4 — Mais violou, o Tribunal “a quo”, o plasmado nos artigos 752° e 236°, n°1, do Código Civil, ao proferir um juízo de censura relativamente ao conteúdo das Adendas em apreço, decidindo contrariamente ao teor das mesmas, reguladoras da vontade real das partes bem como a orientação seguida pela STJ, no que a esta matéria respeita.

5 — O Meritíssimo Juiz do Tribunal “a quo” ao decidir pela resolução do contrato em causa, ao invés, da desistência do dono da obra, baseando a sua decisão no “intuitu personae” pretere o disposto no artigo 1230° do Código Civil, nos termos do qual esse “intuitu personae” não se presume, antes tem que ser provado pelo Autor e conforme se vislumbra dos factos dados como assentes, tal não sucedeu.
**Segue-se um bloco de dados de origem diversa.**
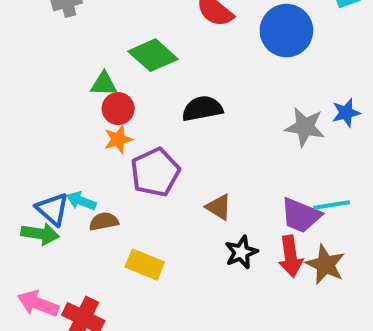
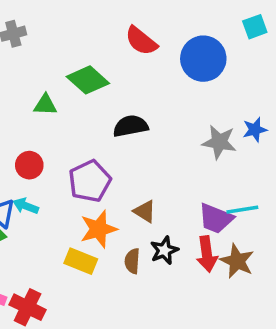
red circle: (118, 109) -> (29, 165), moved
orange star: (118, 139) -> (99, 229), moved, size x1.5
brown semicircle: (104, 221) -> (132, 261), moved, turned -75

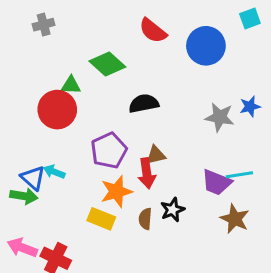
red circle: (29, 165) -> (57, 110), moved, size x1.6
brown triangle: (145, 211) -> (156, 155), moved, turned -45
red arrow: (207, 254) -> (147, 173), moved

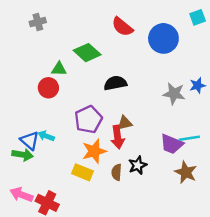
red circle: (57, 110) -> (48, 88), size x0.7

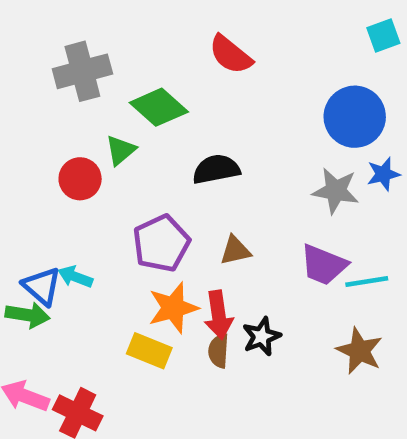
gray cross: (38, 22) -> (82, 71), moved, size x1.6
blue circle: (163, 38) -> (355, 117), moved
green triangle: (59, 69) -> (121, 150), moved, turned -42
red arrow: (118, 137) -> (219, 315), moved
purple trapezoid: (172, 144) -> (324, 265), moved

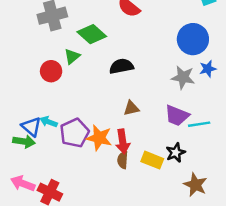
purple pentagon: (161, 243) -> (74, 133), moved
orange star: (173, 308) -> (99, 138), turned 30
black star: (262, 336) -> (176, 153), moved
yellow rectangle: (149, 351) -> (152, 160), moved
brown star: (359, 351) -> (195, 185), moved

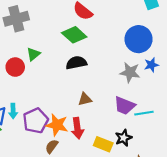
green diamond: (92, 34) -> (74, 35), moved
cyan arrow: (49, 122) -> (13, 111), turned -112
brown semicircle: (123, 160) -> (52, 146), moved, turned 32

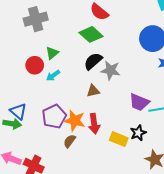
black semicircle: (76, 63) -> (93, 61), turned -30
gray star: (130, 72) -> (111, 70), moved
brown triangle: (85, 99) -> (93, 91), moved
cyan arrow: (13, 111) -> (53, 75), moved, turned 56

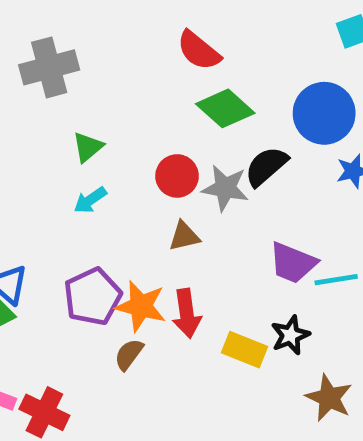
green diamond: (91, 34) -> (225, 108), moved
black semicircle: (93, 61) -> (266, 166), moved
red circle: (35, 65) -> (177, 176), moved

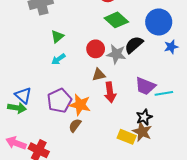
red arrow: (187, 313) -> (110, 92), moved
yellow rectangle: (245, 350) -> (127, 137), moved
brown star: (329, 398) -> (142, 132), moved

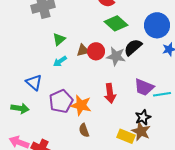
brown triangle: (99, 75) -> (83, 50), moved
blue triangle: (23, 95) -> (34, 82), moved
brown semicircle: (75, 125) -> (84, 130), moved, turned -56

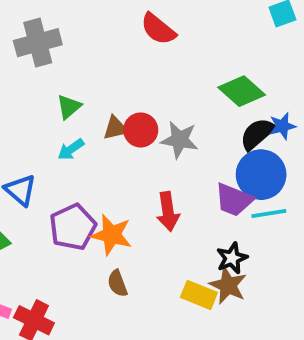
green diamond: (116, 23) -> (242, 91), moved
blue circle: (157, 25) -> (261, 175), moved
black semicircle: (133, 47) -> (257, 134), moved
6 – A Douta Sentença recorrida atribui ao Réu, ora recorrente, factos que face à análise dos depoimentos das testemunhas, prestados em sede de audiência de julgamento, não foram por este praticados, já que o mesmo não teve qualquer intervenção no aludido “desaguisado”.

7 — Nestes termos, a Douta Sentença recorrida, ao decidir pela improcedência do pedido reconvencional, formulado pelo Réu, ora recorrente, viola os preceitos legais aí mencionados.
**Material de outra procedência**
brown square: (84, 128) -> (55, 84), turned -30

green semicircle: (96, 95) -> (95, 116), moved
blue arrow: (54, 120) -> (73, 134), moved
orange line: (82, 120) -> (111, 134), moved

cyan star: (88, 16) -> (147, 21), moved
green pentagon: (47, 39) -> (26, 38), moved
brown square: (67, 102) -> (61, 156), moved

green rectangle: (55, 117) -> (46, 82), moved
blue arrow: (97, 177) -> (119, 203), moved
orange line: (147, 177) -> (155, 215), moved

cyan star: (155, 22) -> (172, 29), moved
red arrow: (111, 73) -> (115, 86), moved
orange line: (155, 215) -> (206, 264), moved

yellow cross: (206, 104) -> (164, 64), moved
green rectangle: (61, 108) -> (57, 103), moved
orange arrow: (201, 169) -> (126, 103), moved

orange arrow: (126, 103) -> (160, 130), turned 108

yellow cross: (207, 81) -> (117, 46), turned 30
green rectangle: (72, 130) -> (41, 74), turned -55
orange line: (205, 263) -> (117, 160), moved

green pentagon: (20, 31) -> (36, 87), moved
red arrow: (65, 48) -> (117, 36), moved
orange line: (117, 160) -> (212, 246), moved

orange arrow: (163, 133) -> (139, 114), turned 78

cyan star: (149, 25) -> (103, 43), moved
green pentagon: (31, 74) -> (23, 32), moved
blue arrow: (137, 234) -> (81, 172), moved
Pelo que se deixa dito, requer-se a revogação parcial, nos termos sobreditos, da Douta Sentença recorrida e, consequentemente, a condenação do Autor, aqui recorrido, no pedido reconvencional, formulado pelo Réu, aqui recorrente.
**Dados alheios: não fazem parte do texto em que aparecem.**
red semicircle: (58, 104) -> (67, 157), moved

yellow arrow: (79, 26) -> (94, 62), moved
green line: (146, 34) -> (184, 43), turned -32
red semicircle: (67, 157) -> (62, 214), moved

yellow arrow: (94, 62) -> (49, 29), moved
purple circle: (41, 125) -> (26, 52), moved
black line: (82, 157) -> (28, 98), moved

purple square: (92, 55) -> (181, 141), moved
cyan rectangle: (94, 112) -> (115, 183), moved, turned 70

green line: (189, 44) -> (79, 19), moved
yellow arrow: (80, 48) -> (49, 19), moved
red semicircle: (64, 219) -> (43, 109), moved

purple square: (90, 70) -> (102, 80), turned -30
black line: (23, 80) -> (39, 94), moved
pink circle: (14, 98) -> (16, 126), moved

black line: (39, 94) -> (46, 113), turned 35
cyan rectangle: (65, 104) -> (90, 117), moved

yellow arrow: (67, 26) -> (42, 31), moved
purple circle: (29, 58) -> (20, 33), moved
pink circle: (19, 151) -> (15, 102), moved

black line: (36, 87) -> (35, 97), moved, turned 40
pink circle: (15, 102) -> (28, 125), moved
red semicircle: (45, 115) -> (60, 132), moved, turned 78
O Autor contra-alegou batendo-se pela confirmação do julgado.
***

Colhidos os vistos legais cumpre decidir, tendo em conta a seguinte matéria de facto:

Especificação:

A) — Por orçamento de 15/09/1999, apresentado pelo réu, no valor global de 15.000.000$00 (€ 74.819,68), o autor adjudicou-lhe a empreitada de pedreiro e cimenteiro para construção de duas moradias nos lotes 34 e 35 fase B, Urbanização .........., em .......... .

B) — As obras iniciaram-se em Abril de 2000, após a conclusão dos desaterros e terraplanagens efectuados por conta do autor.

C) — Com a adjudicação e início dos trabalhos, entregou o autor ao réu a quantia de 3.500.000$00 (€ 17.457,93), em 29/04/2000, por conta do orçamento.

D) — Foi acordado, entre autor e réu, que os pagamentos faseados da obra se fariam de acordo com o andamento da mesma.

E) — Em 30/06/2000, o autor entregou ao réu nova tranche de 1.000.000$00 (€4.987,98), por conta do citado orçamento.

F) — Em finais de Julho de 2000, a pedido do autor, houve uma reunião com os técnicos responsáveis pelos projectos, arquitectos D.......... e E.........., para se delinear um esquema de pagamentos e clarificar certos aspectos relacionados com as tarefas englobadas no orçamento.

G) O Autor adiantou ao Réu as quantias de:

- 880.000$00 (€ 4398,42), em 01/08/2000, sendo 380.000$00 (€ 1895,43) por trabalhos a mais e 500.000$00 (€ 2493,99) como antecipação referente a um futuro pagamento.
- 850.000$00 (€ 4239,78), em 08/08/2000.
-1.350.000$00 (€ 6733,77), em 28/08/2000.
-1.350.000$00 (€ 6733,77), em 22/09/2000.
-1.350.000$00 (€ 6733,77), em 10/10/2000.
-1.350.000$00 (€ 6733,77), em 02/11/2000.

Montantes esses que, adicionados aos adiantamentos referidos em C) e E), totalizam 11.630.000$00 (€ 58.010,20), sendo 11.250.000$00 (€ 56.114,76), por conta do orçamento e 380.000$00 (€1 895,43), por trabalhos a mais.

H) — O muro contíguo ao lote 35, pertença do prédio vizinho, havia sido construído pelo réu, porquanto foi este que levou a cabo a empreitada de pedreiro da moradia lá edificada.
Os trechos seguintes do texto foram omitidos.